水島広子『上司・友人・家族・ご近所… 身近な人の「攻撃」がスーッとなくなる本』

こういう問題で悩まされている人にとっては福音です。

実にわかりやすく具体的な助言がなされています。

攻撃してくる人というのは「一見エラそうに見えても、実は傷ついていて、本当の意味で自信がない人たち」(41頁)ですので、実は「困っている人」だと著者は言います。

そこで、決して自分を被害者だと思わずに、しかし、嫌なことをされた衝撃は一過性のものとして反応しつつ、相手の土俵に乗らないことが肝要です。反撃するのは全く効果的でないとも著者は言います。

攻撃してくる人は困っている人と見て、自分は「攻撃された被害者」ではなく、「自由な他人」として、攻撃をかわすことが推奨されています。

特に重要な人や親しい人でなければ、かわすことがベストのようです。

しかし、こちらも聖人君子ではないので、やはり反撃したくなるんですよね。そして、その気持ちを抑えるためにも本書は役に立ちます。

著者の指摘で「他人を攻撃するとき、人は自分自身のことも攻撃しているのです」(71頁)とあるのは納得です。そうした人は実はこちらから反撃するまでもなく日々自爆を繰り返しているのがわかりますから。実際に変な行動を繰り返す人は、ストレスフルで病気をしたり、妙に老けたりしてますもんね。
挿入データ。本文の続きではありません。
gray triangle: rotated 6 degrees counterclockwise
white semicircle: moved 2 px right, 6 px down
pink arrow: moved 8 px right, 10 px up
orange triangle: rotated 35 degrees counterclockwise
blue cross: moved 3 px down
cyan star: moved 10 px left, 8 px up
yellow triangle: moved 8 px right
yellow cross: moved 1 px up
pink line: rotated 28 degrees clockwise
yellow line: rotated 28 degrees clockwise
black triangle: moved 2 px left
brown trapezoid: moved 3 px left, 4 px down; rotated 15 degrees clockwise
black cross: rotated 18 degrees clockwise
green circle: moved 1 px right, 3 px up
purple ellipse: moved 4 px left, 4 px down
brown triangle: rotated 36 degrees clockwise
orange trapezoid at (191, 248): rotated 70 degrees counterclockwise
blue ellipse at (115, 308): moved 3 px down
一説によると、脳は主語を理解できないので、相手を悪く思うと脳は自分のこととしてダメージをうけるそうです。分かる気がします。

いずれにしてもそういう人は、身体から立ち上る悪意を周囲にくろぐろと漂わせていたりするから、近寄りたくなくなります。

職員を騙って脅迫状を寄越したり、友だちでもないのにFBでブロックしてみたり、ちょっとしたものをくすねたり、盗み見したりと変なことする人はありますが、周囲の人はみんな気がついています。人間の直感というものはあなどれません。気づかないのは本人だけという状況です。

これは一例ですが、こんなのが一人だけではなく組織全体には何人もいるのだから厄介です。そのうえ権力を持っていたりすると手が付けられません。

ちなみに、こうした連中からの匿名の脅迫状だけでも組織の中枢の部署の担当者は(おそらくは各部署から)たくさんもらうそうですから、原始時代の人間の少なくとも4人に1人は殺人で命を落としていたという話は、実行を伴わないだけで、今日もその動機だけはずっと生き続けているようです。
くわばらくわばら。

でも、本書を読むことで今後とるべき方法が確認できてありがたかったです。